_Problem statement_
In the records below, find every line that contains "Monitor" and list it.

*** Data excerpts ***

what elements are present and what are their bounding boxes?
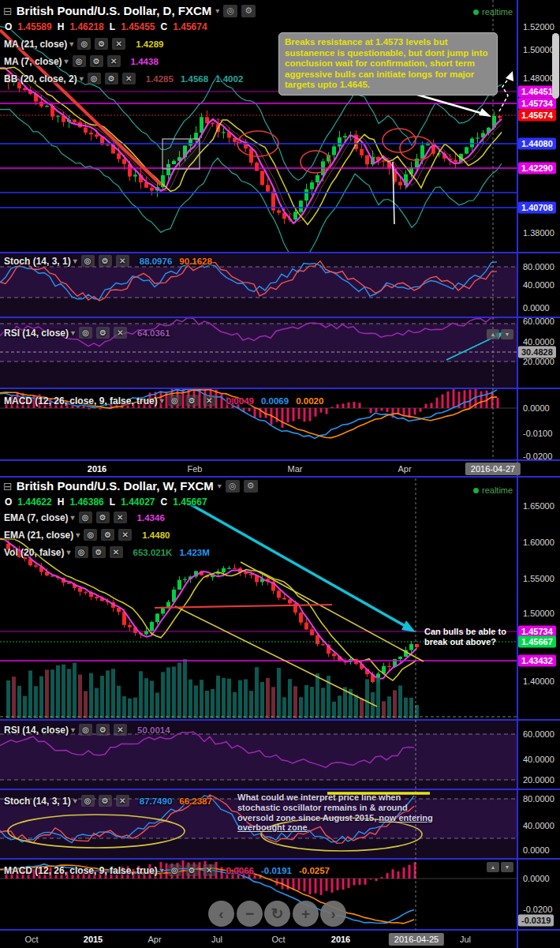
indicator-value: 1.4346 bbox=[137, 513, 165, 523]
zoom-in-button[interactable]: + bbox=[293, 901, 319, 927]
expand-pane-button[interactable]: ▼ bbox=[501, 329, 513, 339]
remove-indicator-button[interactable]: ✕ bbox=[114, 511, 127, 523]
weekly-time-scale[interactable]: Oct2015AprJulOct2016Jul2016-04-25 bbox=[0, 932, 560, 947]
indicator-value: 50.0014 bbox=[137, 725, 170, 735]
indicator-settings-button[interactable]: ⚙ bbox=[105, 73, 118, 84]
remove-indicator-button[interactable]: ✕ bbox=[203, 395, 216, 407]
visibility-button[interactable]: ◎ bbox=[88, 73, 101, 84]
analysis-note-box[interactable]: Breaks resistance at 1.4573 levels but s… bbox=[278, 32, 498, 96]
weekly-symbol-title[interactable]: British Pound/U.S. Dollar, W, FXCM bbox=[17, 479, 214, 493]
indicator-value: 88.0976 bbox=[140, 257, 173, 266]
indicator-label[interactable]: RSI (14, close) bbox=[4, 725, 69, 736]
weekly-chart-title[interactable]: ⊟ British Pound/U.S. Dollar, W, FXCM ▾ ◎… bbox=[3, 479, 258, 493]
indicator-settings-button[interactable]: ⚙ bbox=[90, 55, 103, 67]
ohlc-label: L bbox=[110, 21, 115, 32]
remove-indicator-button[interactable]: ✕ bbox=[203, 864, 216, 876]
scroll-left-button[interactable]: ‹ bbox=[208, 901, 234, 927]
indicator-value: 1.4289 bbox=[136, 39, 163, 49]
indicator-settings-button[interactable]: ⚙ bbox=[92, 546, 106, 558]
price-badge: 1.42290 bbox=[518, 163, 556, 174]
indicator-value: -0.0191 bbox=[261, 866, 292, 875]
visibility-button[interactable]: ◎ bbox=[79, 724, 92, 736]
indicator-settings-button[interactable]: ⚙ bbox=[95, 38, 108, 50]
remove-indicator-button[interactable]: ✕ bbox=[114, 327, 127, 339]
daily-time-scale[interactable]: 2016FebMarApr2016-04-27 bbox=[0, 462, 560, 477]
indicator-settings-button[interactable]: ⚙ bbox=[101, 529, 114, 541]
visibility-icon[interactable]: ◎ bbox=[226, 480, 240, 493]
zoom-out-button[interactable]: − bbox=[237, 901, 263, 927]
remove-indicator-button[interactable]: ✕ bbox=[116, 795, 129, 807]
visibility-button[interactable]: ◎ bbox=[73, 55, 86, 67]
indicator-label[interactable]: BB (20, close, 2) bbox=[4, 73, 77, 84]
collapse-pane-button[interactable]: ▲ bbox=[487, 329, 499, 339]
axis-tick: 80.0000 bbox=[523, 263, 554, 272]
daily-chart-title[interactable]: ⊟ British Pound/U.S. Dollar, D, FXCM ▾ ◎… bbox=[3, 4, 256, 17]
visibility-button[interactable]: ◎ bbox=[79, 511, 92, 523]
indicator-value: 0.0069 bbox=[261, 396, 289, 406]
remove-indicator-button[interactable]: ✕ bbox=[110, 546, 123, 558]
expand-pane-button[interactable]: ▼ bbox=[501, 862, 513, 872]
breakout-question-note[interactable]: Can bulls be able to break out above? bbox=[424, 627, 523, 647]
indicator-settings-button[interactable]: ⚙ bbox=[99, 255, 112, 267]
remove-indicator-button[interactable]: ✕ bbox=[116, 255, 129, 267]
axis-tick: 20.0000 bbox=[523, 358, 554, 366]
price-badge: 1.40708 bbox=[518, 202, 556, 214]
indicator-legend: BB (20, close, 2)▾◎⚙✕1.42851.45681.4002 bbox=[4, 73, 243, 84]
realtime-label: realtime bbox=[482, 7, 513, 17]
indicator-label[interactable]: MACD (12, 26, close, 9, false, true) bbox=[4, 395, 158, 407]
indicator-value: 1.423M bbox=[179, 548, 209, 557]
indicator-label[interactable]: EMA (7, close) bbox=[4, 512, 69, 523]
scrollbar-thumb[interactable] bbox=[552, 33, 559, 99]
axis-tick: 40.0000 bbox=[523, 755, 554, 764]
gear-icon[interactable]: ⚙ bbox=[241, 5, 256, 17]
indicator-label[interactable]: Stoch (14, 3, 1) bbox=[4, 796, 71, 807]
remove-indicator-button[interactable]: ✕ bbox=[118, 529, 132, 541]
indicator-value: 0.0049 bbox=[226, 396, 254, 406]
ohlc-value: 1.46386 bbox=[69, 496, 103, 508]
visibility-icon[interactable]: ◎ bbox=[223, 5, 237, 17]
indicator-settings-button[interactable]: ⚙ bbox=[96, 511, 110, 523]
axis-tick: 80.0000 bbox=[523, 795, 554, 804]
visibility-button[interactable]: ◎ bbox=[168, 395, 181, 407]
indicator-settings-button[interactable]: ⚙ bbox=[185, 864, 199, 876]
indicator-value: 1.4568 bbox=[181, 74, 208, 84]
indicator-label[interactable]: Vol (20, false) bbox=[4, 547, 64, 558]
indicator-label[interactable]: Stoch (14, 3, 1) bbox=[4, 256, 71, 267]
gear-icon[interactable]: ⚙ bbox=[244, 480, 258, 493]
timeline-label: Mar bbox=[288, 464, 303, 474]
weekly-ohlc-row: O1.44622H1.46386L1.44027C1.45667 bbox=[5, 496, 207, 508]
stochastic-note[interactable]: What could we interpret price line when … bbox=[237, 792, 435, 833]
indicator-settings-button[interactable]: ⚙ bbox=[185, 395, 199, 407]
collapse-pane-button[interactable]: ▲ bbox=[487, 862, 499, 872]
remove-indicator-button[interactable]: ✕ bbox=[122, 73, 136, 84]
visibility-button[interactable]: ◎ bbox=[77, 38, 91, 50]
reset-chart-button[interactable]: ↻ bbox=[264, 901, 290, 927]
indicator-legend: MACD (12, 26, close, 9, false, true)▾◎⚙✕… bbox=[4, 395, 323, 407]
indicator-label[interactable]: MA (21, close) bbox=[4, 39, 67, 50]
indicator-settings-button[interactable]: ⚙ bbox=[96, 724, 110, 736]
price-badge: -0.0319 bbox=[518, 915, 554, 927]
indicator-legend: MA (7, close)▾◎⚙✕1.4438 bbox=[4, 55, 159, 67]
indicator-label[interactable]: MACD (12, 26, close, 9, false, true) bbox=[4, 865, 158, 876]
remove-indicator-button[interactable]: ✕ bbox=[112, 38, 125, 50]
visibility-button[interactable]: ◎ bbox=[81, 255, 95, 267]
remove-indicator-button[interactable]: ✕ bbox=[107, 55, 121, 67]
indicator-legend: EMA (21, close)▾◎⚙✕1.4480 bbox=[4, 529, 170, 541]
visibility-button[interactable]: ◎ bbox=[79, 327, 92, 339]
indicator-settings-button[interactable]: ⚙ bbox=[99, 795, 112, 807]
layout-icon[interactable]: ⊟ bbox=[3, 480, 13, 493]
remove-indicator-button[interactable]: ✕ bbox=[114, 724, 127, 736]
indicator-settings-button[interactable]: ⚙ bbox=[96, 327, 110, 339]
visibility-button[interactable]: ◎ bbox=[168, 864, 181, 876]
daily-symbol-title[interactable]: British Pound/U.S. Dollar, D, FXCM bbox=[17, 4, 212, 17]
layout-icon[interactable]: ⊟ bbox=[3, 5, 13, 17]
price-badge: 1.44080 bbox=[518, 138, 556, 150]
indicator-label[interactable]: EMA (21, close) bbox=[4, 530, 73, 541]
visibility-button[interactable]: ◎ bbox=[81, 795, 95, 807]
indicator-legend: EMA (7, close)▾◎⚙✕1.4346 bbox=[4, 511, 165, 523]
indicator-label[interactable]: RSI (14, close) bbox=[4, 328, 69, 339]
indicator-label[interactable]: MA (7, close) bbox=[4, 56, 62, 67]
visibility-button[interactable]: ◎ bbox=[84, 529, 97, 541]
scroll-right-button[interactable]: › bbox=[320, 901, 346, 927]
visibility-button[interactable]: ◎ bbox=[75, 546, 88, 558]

***
*** Data excerpts ***

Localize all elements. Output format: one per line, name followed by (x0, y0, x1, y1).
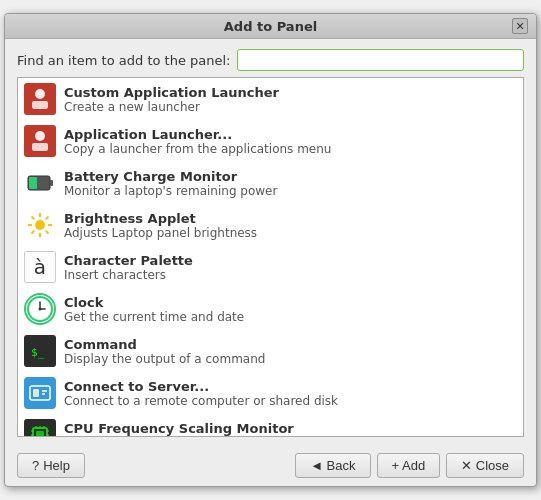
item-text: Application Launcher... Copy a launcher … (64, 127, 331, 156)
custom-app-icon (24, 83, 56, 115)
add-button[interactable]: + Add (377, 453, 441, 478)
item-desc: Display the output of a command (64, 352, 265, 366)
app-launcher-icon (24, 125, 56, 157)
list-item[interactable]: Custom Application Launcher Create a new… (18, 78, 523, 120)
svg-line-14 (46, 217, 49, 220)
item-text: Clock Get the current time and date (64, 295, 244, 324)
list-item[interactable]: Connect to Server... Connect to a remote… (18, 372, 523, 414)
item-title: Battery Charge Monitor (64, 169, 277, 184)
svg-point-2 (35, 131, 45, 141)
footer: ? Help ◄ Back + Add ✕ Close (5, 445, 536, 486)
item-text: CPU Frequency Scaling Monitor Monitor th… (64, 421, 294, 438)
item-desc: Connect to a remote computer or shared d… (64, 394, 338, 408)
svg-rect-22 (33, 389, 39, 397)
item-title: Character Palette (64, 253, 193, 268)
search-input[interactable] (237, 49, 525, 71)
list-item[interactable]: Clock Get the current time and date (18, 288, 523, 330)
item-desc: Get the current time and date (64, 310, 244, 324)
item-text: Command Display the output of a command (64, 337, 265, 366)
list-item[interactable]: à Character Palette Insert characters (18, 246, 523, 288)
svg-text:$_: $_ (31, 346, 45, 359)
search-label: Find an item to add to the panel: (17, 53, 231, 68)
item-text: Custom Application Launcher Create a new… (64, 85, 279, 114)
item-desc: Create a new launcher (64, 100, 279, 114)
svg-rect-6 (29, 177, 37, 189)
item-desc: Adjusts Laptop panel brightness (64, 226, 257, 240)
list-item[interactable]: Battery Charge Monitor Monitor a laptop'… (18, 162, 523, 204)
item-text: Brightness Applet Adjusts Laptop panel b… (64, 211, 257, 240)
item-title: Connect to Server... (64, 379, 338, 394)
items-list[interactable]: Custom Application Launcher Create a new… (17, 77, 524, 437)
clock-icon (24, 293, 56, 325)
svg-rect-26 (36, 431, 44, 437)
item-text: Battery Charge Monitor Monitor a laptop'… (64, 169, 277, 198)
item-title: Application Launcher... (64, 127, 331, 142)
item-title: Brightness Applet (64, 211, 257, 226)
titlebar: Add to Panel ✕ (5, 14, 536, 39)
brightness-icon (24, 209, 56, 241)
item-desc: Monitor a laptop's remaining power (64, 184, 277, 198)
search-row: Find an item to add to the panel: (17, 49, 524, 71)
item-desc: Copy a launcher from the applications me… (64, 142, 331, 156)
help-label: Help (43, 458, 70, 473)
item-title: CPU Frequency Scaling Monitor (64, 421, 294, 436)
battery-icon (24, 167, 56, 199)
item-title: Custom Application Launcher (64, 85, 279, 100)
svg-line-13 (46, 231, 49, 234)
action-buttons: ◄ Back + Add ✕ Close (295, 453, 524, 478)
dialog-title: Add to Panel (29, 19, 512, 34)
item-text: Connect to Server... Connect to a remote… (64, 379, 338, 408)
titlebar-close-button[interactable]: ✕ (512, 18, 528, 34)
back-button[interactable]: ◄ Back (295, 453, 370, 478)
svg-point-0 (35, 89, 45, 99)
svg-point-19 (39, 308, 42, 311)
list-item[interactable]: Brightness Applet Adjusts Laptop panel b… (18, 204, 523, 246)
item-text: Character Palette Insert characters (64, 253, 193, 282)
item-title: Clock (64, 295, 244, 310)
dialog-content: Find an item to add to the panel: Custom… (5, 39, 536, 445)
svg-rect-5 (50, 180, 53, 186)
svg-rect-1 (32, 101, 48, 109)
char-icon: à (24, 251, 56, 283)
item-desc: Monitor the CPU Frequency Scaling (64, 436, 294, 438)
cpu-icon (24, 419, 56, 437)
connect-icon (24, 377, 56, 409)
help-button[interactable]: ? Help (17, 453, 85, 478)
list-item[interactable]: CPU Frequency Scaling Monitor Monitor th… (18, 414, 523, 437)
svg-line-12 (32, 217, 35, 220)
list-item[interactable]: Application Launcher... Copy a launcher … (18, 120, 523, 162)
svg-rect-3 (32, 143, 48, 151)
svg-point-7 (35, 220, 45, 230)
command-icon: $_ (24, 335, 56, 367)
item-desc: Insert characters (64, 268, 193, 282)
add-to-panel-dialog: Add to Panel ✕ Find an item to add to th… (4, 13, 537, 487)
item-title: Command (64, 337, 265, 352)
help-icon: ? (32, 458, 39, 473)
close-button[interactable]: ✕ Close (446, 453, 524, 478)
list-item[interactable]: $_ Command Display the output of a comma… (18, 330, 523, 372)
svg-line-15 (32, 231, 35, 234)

***

_Response area_
item-title: Battery Charge Monitor (64, 169, 277, 184)
item-text: CPU Frequency Scaling Monitor Monitor th… (64, 421, 294, 438)
list-item[interactable]: Battery Charge Monitor Monitor a laptop'… (18, 162, 523, 204)
item-text: Battery Charge Monitor Monitor a laptop'… (64, 169, 277, 198)
item-desc: Monitor a laptop's remaining power (64, 184, 277, 198)
item-title: CPU Frequency Scaling Monitor (64, 421, 294, 436)
item-desc: Monitor the CPU Frequency Scaling (64, 436, 294, 438)
list-item[interactable]: CPU Frequency Scaling Monitor Monitor th… (18, 414, 523, 437)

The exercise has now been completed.